I’m a small town girl. My roots are in the Midwestern village (it’s now a much larger town)of Bourbonnais, Illinois. It is rich in early history intertwining the Pottowatomi tribe of Native Americans; French Canadian fur traders; and Jesuit priests. Early recorded historical records date back to 1679; it wasn’t until 1830 when Bourbonnais Grove was established.
Going through school, I was not really that interested in history other than that of my town and family. My family descends from the French Canadian settlers and I am proud of my ancestry. My skin bronzes in the sun; I was often asked if I was part Pottowatomi as a kid. Who’s to say that I’m not? No one ever officially spoke of any American Native blood in our lineage. Although for many years I have been fascinated by the Native American philosophy, culture, and shamanism.
Small towns have their advantages – the adage “It takes a village.” is readily practiced, or at least it was during my 1950s childhood. That can also be a disadvantage – and will be discussed my book. As a young adult wanderlust filled my spirit and I moved to St. Louis, Missouri; Skokie, Illinois; Miami, Florida where I settled for more than thirty years. I had a fulfilling career with the University of Miami Miller School of Medicine Bascom Palmer Eye Institute for which I am extremely grateful. BPEI also has a very rich history in ophthalmological breakthroughs in treatment and instrumentation design.
As it goes, “You can take the girl out of the small town, but not the small town out of the girl.” I retired from UM/BPEI and felt a need to find my new small hometown, Safety Harbor, Florida. The name conjurs up a good feeling, doesn’t it? As some of you may be aware, I am on a quest to collect ‘firsts’ now that I’m retired. Looking through the local newspaper for things to do I stumbled upon walking tours of downtown Safety Harbor. Recently, I took the tour. Prior to relocating here, I did a cursory internet history search and learned a few interesting facts about explorer Hernando de Soto’s discovery of the ‘fabled Fountain of Youth.’ 1 Eventually, the natural mineral springs evolved into the world famous and historical Safety Harbor Spa. Four of the five springs are identifiable today.
During the tour, Laura, my guide – I was fortunate enough to be the only person touring that day – shared bits and pieces of the very rich history with me; enough to pique my interest and buy the book.
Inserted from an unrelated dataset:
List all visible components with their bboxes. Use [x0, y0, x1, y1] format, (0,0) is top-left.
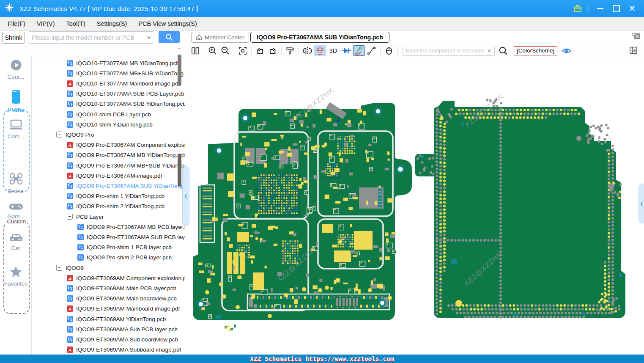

I was nearly shocked to learn that historical facts can be traced as far back as the year 900. Then Laura introduced me the the Tocobaga tribe who are considered to be the first permanent residents of Safety Harbor (p41). Archeological evidence of Tocobaga settlements seem to have been scattered through out the five square miles now known as Safety Harbor.,
Tocobaga had a diet rich in seafood and plentiful shell fish, manatee, turtle, deer and other small mammals in addition to aquatic plants. They grew pumpkin, beans and maize which was uncommon to the surrounding areas at the time. The Tocobaga are thought to have been peaceful people but did use weapons and spears for hunting and defending themselves when necessary. They were also open and supportive of sexual preferences expressed during puberty. The more Laura shared about the Tocobaga, the wilder my imaginings became. I immediately identified with their reputed peaceful ways and accepting openness. I wonder if I may have lived as one of the tribe hundreds of years previously and have some how been lured or called back to an earlier home.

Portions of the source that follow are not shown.